Exercise details »
All of the data must be output exactly, with every picture left out.

(Collected data)
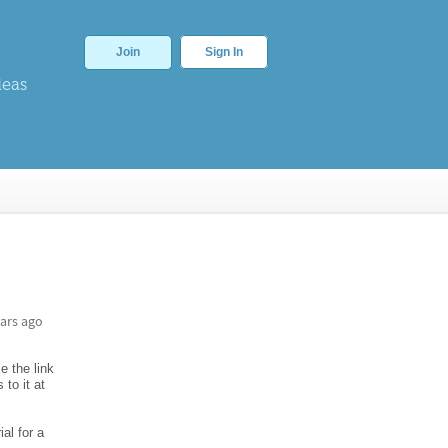
Join
Sign In
deas
ars ago
e the link
to it at
al for a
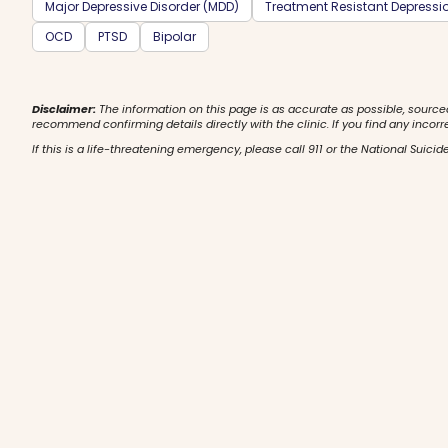
Major Depressive Disorder (MDD)
Treatment Resistant Depressi
OCD
PTSD
Bipolar
Disclaimer:
The information on this page is as accurate as possible, source
recommend confirming details directly with the clinic. If you find any incorr
If this is a life-threatening emergency, please call 911 or the National Suicide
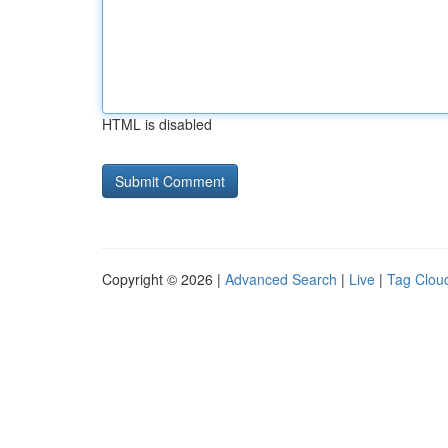
HTML is disabled
Copyright © 2026 |
Advanced Search
|
Live
|
Tag Clou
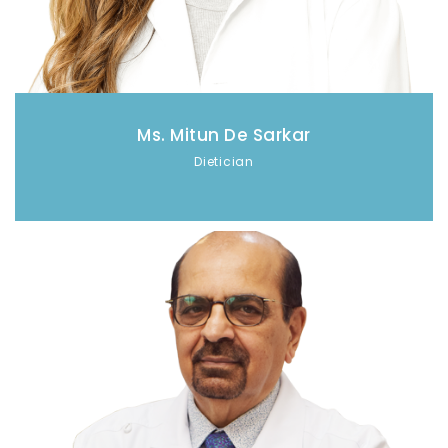
Ms. Mitun De Sarkar
Dietician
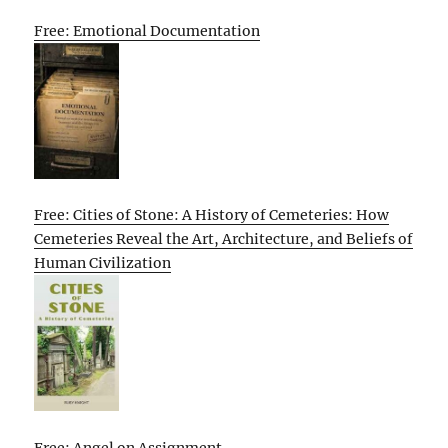
Free: Emotional Documentation
Free: Cities of Stone: A History of Cemeteries: How
Cemeteries Reveal the Art, Architecture, and Beliefs of
Human Civilization
Free: Angel on Assignment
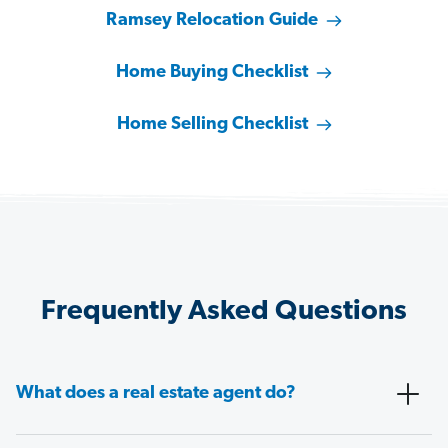
Ramsey Relocation Guide
Home Buying Checklist
Home Selling Checklist
Frequently Asked Questions
What does a real estate agent do?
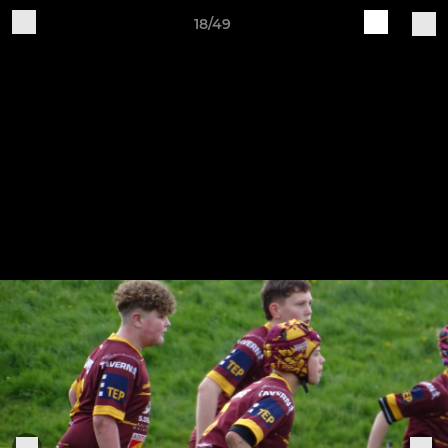
18/49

Your solution »
Join
Sign In
deas
ars ago
e the link
to it at
al for a
Major Depressive Disorder (MDD)
Treatment Resistant Depressi
OCD
PTSD
Bipolar
Disclaimer:
The information on this page is as accurate as possible, source
recommend confirming details directly with the clinic. If you find any incorr
If this is a life-threatening emergency, please call 911 or the National Suicide
HTML is disabled
Copyright © 2026 |
Advanced Search
|
Live
|
Tag Clou
Ms. Mitun De Sarkar
Dietician
Free: Emotional Documentation
Free: Cities of Stone: A History of Cemeteries: How
Cemeteries Reveal the Art, Architecture, and Beliefs of
Human Civilization
Free: Angel on Assignment
Ramsey Relocation Guide
Home Buying Checklist
Home Selling Checklist
Frequently Asked Questions
What does a real estate agent do?
18/49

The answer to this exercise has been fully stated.